A visible figure at some of the rallies Sunday was Heshy Tischler, the Borough Park radio host, ex-convict, City Council hopeful and provocateur who led Brooklyn’s Hasidic Jews into the streets earlier this month to protest pandemic restrictions on Orthodox neighborhoods with rising COVID-19 cases. Tischler was arrested last week for inciting a riot against a Hasidic journalist. He was released the next day.

At the Marine Park event, Tischler screamed the words “Trump 2020” from a bullhorn and danced with the crowd. Videos circulated on social media throughout the day of Tischler dancing in a party bus decorated with Trump signs and posing with Trump supporters during the car parades.

“When I shut down a city, boy can I shut down a city!” Tischler cried in one video taken from the middle of a noisy street in Brooklyn with cars decorated with Trump flags behind him.

Earlier in the day, Tischler joined another car parade in support of the president and stopped to make a video in front of Trump Tower in Manhattan’s Columbus Circle.

“Mr. Trump, I’m sorry for all the other idiots who are not voting for you, but I’m voting for you, we’re going to make sure the votes go through,” he said in a video with Trump Tower visible behind him and a small crowd of supporters and journalists huddled around him. He added: “Right now, I see a lot of support for Mr. Trump. I see this city turning red.”

Like Smith, Tischler rose to fame this summer for protesting government restrictions on Orthodox areas that were intended to stop the spread of the coronavirus and casting doubt on the accuracy of COVID testing.

While many of the people in attendance in Woodmere said they were not driven by resistance to COVID restrictions, it was clear that the calls to protect religious freedom represented them all under the banner of the Trump 2020 flags.

“I think people have been heavily debating what religious freedom is,” said Reich, who said his support for the president was animated more by other issues. “I think Trump has helped the cause, certainly what he’s done with his foreign policy, supporting the Jewish state, moving the embassy to Jerusalem.”

One Instagram personality who was scheduled to speak at the rally but couldn’t make it, an Orthodox Jewish woman named Linda who has nearly 23,000 followers and mostly posts about politics from a right-wing, pro-Trump perspective, posted a story to Instagram where she discussed the rally with Weinstein, another Instagram personality with over 20,000 followers and an organizer of the rally.

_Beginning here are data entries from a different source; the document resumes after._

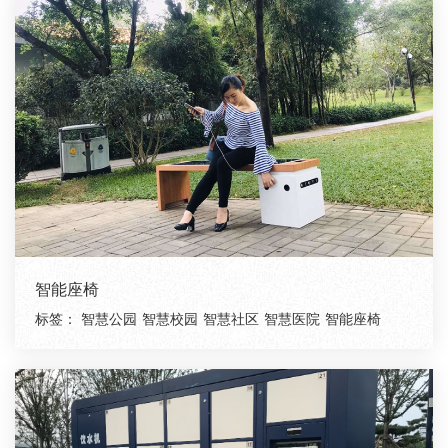
智能座椅
标签：
智慧公园
智慧校园
智慧社区
智慧医院
智能座椅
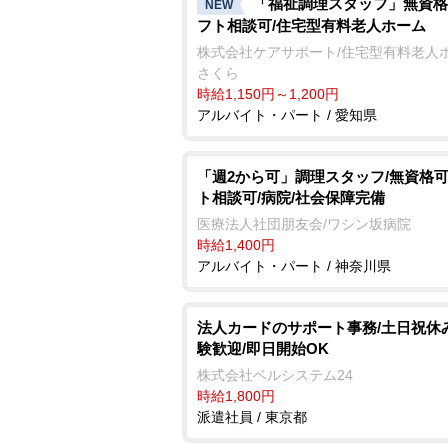
「福祉調理スタッフ」無資格
NEW
フト相談可/住宅型有料老人ホーム
株式会社ケアサポート/住宅型有料老人
さくら
時給1,150円～1,200円
アルバイト・パート / 愛知県
「週2から可」調理スタッフ/無資格可
ト相談可/病院/社会保障完備
医療法人社団朋友会/ワシン坂病院
時給1,400円
アルバイト・パート / 神奈川県
法人カードのサポート事務/土日祝休
験歓迎/即日開始OK
株式会社ベルシステム24
時給1,800円
派遣社員 / 東京都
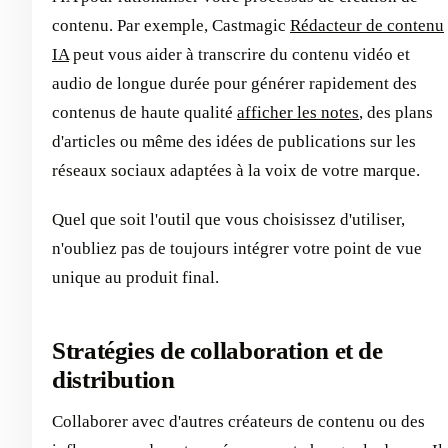
contenu. Par exemple, Castmagic
Rédacteur de contenu
IA
peut vous aider à transcrire du contenu vidéo et
audio de longue durée pour générer rapidement des
contenus de haute qualité
afficher les notes
, des plans
d'articles ou même des idées de publications sur les
réseaux sociaux adaptées à la voix de votre marque.
Quel que soit l'outil que vous choisissez d'utiliser,
n'oubliez pas de toujours intégrer votre point de vue
unique au produit final.
Stratégies de collaboration et de
distribution
Collaborer avec d'autres créateurs de contenu ou des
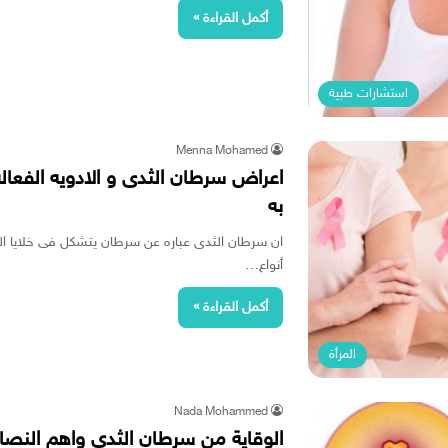
أكمل القراءة »
استشارات طبية
Menna Mohamed
اعراض سرطان الثدى و الادويه الفعال
به
ان سرطان الثدى عباره عن سرطان يتشكل فى خلايا الث
أنواع…
أكمل القراءة »
المرأة
Nada Mohammed
الوقاية من سرطان الثدي واهم النص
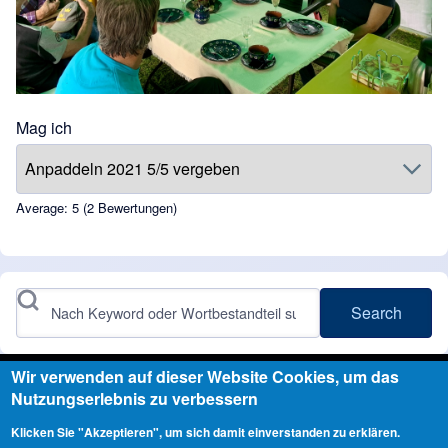
Mag ich
Average:
5
(
2
Bewertungen)
Search
Wir verwenden auf dieser Website Cookies, um das
Nutzungserlebnis zu verbessern
Angetrieben durch
Drupal
Klicken Sie "Akzeptieren", um sich damit einverstanden zu erklären.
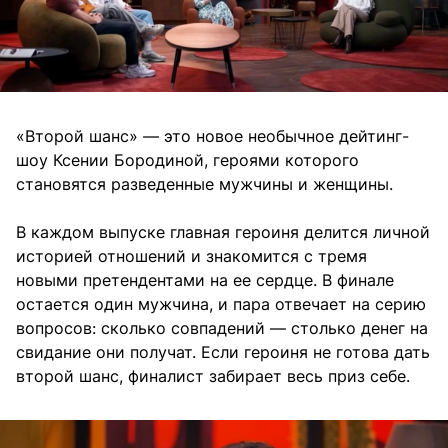
«Второй шанс» — это новое необычное дейтинг-
шоу Ксении Бородиной, героями которого
становятся разведенные мужчины и женщины.
В каждом выпуске главная героиня делится личной
историей отношений и знакомится с тремя
новыми претендентами на ее сердце. В финале
остается один мужчина, и пара отвечает на серию
вопросов: сколько совпадений — столько денег на
свидание они получат. Если героиня не готова дать
второй шанс, финалист забирает весь приз себе.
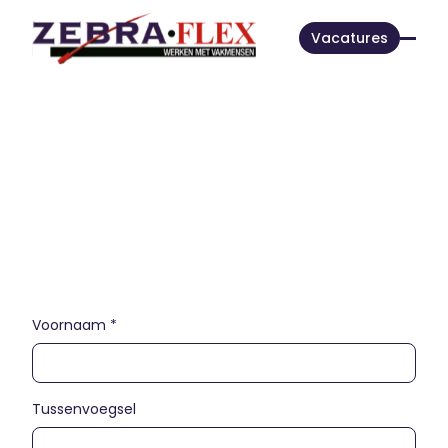
Vacatures
Solliciteer op ATEX
Inspecteur
Voornaam *
Tussenvoegsel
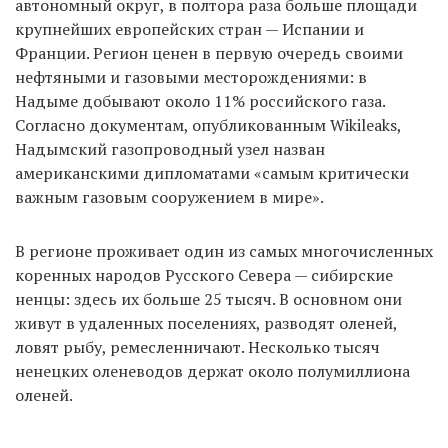
автономный округ, в полтора раза больше площади
крупнейших европейских стран — Испании и
Франции. Регион ценен в первую очередь своими
нефтяными и газовыми месторождениями: в
Надыме добывают около 11% российского газа.
Согласно документам, опубликованным Wikileaks,
Надымский газопроводный узел назван
американскими дипломатами «самым критически
важным газовым сооружением в мире».
В регионе проживает один из самых многочисленных
коренных народов Русского Севера — сибирские
ненцы: здесь их больше 25 тысяч. В основном они
живут в удаленных поселениях, разводят оленей,
ловят рыбу, ремесленничают. Несколько тысяч
ненецких оленеводов держат около полумиллиона
оленей.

“Every single speaker here had their own life experiences, their own opinions, they all believe in Trump obviously, we all are unified by Trump but, you know, everyone has their own take on what’s going on,” Weinstein told Linda. “What are your thoughts on that?”

“At the end of the day, there’s a lot of divisions in America and we have to focus on the commonalities that we have, we’re all against certain things that we’re seeing, the corruption, we’re against the censorship and we have to focus on those key points because the unity is what will give us the blessing and the division is a curse,” Linda said.

The two agreed on what that point of unity could be.

“We are stronger united and that’s what we have to do, we just have to find what’s in common,” Weinstein said. “And one thing is Trump! We all love Trump.”